Are we ready to embrace Cloud Computing?
Monday, November 21, 2011 at 11:17PM It is safe to say that by now most of us have either heard or read about the Cloud Computing model, so as a quick overview, Cloud Computing is a model for the delivery of computing solution as a service than a product. Looking at it from a utility perspective, companies would pay for metered consumption of IT services. Cloud computing can be either private or public. As the names may suggest, public clouds (e.g. Amazon Web Services, Apple iCloud, and Google applications) deliver IT services using shared infrastructure, where as with the private clouds, the client organization is fully responsible for setting up their infrastructure, maintaining and managing it.
Organizations are continually looking to mitigate issues associated with high availability of their business process systems and other critical systems. They typically achieve this by increasing their capital investments in IT (procurement of additional network hardware, virtualized network infrastructure, or a hybrid model), and hiring specialized IT staff to support their infrastructure.

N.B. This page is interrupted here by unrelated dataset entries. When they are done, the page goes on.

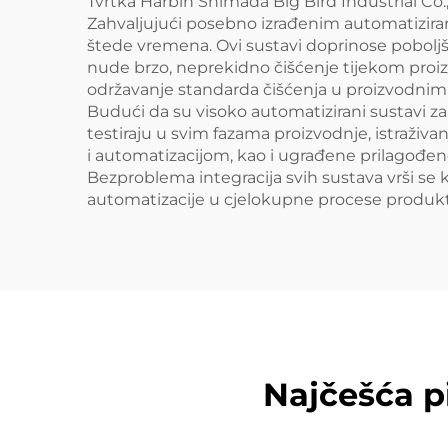
Tvrtka Harbin Shimada Big Bird Industrial Co.,
Zahvaljujući posebno izrađenim automatizirani
štede vremena. Ovi sustavi doprinose poboljš
nude brzo, neprekidno čišćenje tijekom proizv
održavanje standarda čišćenja u proizvodnim p
Budući da su visoko automatizirani sustavi za č
testiraju u svim fazama proizvodnje, istraživ
i automatizacijom, kao i ugrađene prilagođen
Bezproblema integracija svih sustava vrši se 
automatizacije u cjelokupne procese produkt
Najčešća p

Given the current state of the global economy, organizations are increasingly being pressured to cut cost, while increasing innovation and remaining competitive. Cloud computing model provides an opportunity for organization to lowers IT barriers to driving innovation. According to a research by McKinsey & Co., cloud computing can cost twice as much as in-house IT infrastructure, which works to the advantage of small and medium sized companies (2009, p. 19-27). The reason being the small companies don't have the resources to develop internal IT infrastructure so financially speaking it provides a decent one stop managed solution for them. On the flip side large organizations have the resources to setup their internal infrastructure (private cloud or any mix of the computing models) and allocate costs associated with staffing and resources to divisons or business units within the organization. Viability of cloud computing solution depends on cost transparency, security and compliance.
There are 3 Categories of Cloud Computing:
- Infrastructure-as-a-Service (IaaS) – In this situation the client organization simply wants to take advantage of the infrastructure provided in the cloud, and they have internal IT expertise.
- Platform-as-a-Service (PaaS) – Client organization can utilize the existing cloud-based platform to develop their own custom application (e.g. Java, .Net, etc)
- Software-as-a-Service (SaaS) – Largest growing cloud market. Suite of applications reside within the cloud.
Pros/Cons of adopting a cloud computing model
Pros:
- Customers rent the use of technology instead of purchasing, shifting IT from a combination of capital and operating expense to an operating expense only.
- Vendors would be responsible for maintaining, backup, supporting the infrastructure
- Fast, flexible, scalable, efficient, inexpensive and ease of access
Cons:
- Public clouds may not provide the required security for all organizations
- Creation of private clouds on the other hand would provide a much more tailored solution to the organizations, but at a very high cost.
- There are some regulatory barriers to entry for public clouds
- US Health Insurance Probability and Accountability Act, has specific and strict requirements for organizations handling personal health data.
- European Union (EU) prohibits transfer of data to countries outside Europe without prior consent.
- Reliability on the uptime of network
- No standardized architectural model, so instead client organizations need to be aware of a set of approaches to adopting a cloud computing model.
- Cost of process change
Some of you may have some interesting insight on this topic and to get you started, consider the following questions:
- What is your experience working with a SaaS solution?
- In your opinion what are some of the business implications on full adoption of cloud computing model?
- How would you manage governance in a cloud computing scenario?